Contohnya, di TPU Sukun sudah dimakamkan lebih dari 20 pasien positif Covid-19 maupun terindikasi corona. Data tersebut terhitung sejak April - Juni 2020. Kini, hampir setiap hari ada yang dimakamkan.
Tingginya angka tersebut membuat tim Satgas Pemakaman Pasien Covid-19 Kota Malang kewalahan. Bahkan pada hari Minggu kemarin setidaknya ada lima pasien dalam pengawasan (PDP) di Kota Malang yang dimakamkan.
Begitu lelahnya, petugas pemakaman sampai tertidur di batu nisan yang ada di TPU Nasrani Sukun, dengan masih mengenakan Alat Pelindung Diri (APD) lengkap.

Petugas pemakaman Covid-19 tertidur di atas nisan makam karena kelelahan/Foto: Avirista Midaada-Okezone.com
"Mereka kecapaian, usai memakamkan pasien Covid-19 yang tak kenal waktu. Sekarang hampir tiap hari ada saja pemakaman. Saat kelelahan melanda, batu nisan yang ada di Kuburan pun jadi bantal," ucap Hariani, Anggota Tim Satgas Pemakaman Darurat Covid-19 UPT PPU (Unit Pelaksana Teknis Pengelolaan Pemakaman Umum) DLH (Dinas Lingkungan Hidup) Kota Malang, ditemui pada Senin (6/7/2020).
Kesigapan tenaga medis, pengelola kuburan, peramut jenazah di masa pandemi ini mungkin jadi "pahlawan" dan patut diapresiasi. Proses penguburan ekstra cepat semata-mata agar mata rantai penyebaran virus corona bisa ditekan. Inilah yang membuat tim pemakaman mengalami kelelahan akut.

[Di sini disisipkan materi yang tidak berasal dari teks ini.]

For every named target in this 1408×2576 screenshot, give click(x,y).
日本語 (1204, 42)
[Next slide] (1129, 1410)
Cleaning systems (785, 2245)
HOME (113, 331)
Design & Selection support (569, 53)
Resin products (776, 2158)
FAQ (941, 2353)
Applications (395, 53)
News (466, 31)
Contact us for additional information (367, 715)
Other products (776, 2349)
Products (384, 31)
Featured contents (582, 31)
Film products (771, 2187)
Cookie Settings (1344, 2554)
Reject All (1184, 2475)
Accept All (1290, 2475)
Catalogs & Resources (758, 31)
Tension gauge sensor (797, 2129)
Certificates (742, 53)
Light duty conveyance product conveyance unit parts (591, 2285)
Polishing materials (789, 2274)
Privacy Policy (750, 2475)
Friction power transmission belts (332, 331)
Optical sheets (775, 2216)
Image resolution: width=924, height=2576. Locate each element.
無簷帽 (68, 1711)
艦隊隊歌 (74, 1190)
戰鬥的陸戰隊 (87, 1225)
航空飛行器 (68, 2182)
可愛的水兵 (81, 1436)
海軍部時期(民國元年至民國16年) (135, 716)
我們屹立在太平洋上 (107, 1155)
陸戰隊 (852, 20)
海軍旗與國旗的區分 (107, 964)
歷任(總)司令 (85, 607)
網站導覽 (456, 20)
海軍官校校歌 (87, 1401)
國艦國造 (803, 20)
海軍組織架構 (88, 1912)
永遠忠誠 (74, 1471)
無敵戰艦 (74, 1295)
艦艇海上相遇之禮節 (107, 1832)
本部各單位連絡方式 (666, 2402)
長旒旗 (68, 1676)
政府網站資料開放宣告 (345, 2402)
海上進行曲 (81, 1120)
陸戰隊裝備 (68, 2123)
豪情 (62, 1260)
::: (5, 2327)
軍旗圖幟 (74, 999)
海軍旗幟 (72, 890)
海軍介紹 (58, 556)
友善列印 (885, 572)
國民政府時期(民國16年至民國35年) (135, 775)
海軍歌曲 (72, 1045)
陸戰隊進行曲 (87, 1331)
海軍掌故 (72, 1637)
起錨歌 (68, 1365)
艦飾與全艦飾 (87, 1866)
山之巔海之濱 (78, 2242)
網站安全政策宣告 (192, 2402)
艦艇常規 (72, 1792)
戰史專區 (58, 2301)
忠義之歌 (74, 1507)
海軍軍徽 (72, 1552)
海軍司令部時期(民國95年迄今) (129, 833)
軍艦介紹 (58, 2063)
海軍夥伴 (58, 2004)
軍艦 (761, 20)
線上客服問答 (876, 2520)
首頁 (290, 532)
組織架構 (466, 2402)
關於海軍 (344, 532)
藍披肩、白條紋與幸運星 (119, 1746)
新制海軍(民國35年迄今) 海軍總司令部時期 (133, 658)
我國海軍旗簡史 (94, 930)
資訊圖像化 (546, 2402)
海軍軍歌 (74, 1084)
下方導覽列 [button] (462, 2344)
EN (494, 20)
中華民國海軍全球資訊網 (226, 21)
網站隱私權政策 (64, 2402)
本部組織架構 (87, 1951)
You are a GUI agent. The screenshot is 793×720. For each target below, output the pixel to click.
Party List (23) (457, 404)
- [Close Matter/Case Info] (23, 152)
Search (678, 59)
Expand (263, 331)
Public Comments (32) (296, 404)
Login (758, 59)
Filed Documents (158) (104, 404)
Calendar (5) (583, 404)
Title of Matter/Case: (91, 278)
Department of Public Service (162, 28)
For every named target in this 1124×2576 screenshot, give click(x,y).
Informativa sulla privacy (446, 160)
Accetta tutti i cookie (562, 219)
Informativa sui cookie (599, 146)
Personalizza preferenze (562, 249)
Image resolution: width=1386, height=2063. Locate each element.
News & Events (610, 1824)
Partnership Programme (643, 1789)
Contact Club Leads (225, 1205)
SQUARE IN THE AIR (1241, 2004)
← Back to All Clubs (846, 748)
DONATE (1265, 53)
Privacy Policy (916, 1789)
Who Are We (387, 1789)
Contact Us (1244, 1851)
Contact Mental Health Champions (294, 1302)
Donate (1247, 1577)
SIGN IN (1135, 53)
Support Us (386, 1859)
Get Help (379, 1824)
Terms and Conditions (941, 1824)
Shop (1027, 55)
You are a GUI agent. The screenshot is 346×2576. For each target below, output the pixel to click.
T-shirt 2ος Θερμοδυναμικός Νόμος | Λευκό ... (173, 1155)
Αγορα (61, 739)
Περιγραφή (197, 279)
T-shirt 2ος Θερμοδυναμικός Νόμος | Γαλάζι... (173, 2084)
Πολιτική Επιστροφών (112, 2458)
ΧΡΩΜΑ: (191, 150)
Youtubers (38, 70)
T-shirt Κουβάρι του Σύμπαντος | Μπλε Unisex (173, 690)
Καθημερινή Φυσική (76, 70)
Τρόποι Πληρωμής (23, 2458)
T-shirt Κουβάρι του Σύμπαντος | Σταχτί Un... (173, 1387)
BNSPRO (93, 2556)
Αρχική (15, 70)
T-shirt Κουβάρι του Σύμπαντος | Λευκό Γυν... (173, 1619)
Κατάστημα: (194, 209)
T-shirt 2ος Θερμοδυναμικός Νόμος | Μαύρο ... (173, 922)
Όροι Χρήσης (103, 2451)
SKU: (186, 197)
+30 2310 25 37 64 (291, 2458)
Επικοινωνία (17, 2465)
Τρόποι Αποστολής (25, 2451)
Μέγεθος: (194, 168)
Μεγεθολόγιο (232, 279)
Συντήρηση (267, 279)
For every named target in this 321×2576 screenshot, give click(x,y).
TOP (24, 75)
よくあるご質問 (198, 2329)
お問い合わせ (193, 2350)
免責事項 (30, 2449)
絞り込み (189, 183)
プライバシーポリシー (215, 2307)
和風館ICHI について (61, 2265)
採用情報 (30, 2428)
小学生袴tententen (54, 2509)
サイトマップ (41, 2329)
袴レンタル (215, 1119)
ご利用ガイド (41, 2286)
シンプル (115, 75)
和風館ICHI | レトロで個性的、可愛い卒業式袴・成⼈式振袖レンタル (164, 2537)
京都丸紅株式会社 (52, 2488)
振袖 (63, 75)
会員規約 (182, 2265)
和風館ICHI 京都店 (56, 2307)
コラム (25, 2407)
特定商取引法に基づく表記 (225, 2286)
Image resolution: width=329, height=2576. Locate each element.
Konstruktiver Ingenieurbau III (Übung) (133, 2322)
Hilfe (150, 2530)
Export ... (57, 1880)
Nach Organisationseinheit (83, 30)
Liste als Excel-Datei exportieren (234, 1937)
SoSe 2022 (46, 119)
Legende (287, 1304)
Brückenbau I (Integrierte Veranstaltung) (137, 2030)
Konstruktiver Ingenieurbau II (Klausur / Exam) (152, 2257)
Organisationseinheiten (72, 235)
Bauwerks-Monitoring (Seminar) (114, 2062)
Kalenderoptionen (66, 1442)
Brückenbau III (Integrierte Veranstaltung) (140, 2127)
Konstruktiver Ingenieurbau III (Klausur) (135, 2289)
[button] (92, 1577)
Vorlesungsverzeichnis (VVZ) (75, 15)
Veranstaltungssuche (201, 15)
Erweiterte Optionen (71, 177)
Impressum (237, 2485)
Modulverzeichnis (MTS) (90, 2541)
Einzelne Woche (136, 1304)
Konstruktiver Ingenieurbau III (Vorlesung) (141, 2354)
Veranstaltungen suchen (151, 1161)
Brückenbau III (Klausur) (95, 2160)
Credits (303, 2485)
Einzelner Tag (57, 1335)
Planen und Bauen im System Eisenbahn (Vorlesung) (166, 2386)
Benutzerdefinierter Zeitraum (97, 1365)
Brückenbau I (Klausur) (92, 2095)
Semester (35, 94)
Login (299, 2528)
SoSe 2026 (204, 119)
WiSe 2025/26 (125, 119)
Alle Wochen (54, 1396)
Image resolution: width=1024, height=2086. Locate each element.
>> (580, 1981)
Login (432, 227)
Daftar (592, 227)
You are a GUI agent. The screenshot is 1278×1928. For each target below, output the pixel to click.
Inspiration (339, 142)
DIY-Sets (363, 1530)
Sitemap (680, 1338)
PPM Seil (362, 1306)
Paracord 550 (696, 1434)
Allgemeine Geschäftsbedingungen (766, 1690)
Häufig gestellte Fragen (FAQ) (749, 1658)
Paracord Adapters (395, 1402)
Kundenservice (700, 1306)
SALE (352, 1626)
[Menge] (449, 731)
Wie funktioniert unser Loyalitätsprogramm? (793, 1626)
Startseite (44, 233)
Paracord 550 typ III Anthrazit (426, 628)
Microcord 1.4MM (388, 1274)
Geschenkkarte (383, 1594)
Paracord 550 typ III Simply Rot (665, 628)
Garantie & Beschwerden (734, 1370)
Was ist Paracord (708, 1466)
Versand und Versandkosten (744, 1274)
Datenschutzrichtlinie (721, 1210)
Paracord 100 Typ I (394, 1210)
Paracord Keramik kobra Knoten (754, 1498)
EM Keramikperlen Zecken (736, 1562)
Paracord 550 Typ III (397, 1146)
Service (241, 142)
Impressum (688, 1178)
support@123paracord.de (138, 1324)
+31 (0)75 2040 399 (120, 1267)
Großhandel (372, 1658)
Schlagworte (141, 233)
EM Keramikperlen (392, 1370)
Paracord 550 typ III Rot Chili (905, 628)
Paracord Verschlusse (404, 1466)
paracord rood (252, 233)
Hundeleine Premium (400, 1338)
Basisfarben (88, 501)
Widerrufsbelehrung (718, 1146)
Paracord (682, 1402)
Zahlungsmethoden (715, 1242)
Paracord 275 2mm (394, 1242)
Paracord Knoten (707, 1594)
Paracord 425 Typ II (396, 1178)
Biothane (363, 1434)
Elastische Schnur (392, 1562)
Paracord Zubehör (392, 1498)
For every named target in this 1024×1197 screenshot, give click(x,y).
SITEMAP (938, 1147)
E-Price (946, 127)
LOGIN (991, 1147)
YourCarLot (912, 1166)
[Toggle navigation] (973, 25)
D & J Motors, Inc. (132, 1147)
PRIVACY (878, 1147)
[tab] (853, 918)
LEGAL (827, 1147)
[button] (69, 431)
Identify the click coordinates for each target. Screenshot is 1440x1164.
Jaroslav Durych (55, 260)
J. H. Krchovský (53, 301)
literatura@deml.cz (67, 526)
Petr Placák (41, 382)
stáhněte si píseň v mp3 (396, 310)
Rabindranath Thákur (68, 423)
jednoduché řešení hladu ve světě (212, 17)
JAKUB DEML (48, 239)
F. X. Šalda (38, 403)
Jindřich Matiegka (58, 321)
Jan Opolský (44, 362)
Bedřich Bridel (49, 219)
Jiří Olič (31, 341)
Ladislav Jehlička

Begitu tahu ada pasien meninggal, jenazah harus dimakamkan sebelum empat jam. Makanya, dibutuhkan sinergisitas dan kerjasama cepat antara Tim Gabungan yang terdiri dari Tim Siaga Darurat Covid-19, UPT Pengelolaan Pemakaman Umum, Search And Rescue (SAR), Public Safety Center (PSC) 119 dan Tim Badan Penanggulangan Bencana Daerah (BPBD) Kota Malang hingga Relawan bahu-membahu memakamkan jenazah.

Petugas pemakaman Covid-19 tertidur di atas nisan makam karena kelelahan/Foto: Avirista Midaada-Okezone.com
Bukan tanpa alasan, hal ini dilakukan karena virus yang belum ditemukan obatnya ini memang sangat berbahaya dan dapat bertahan kurang lebih empat jam dalam lingkungan intraseluler. Jika kematian melebihi 4 jam terjadi degradasi sel dan mampu hidup dalam beberapa waktu sehingga penularan virus akan menyebar.
Itulah sebabnya, walaupun jenazah dalam kategori Pasien Dalam Pengawasan (PDP), Tim yang bertugas yang melaksanakan prosesi pemakaman mengenakan Alat Pelindung Diri (APD) lengkap.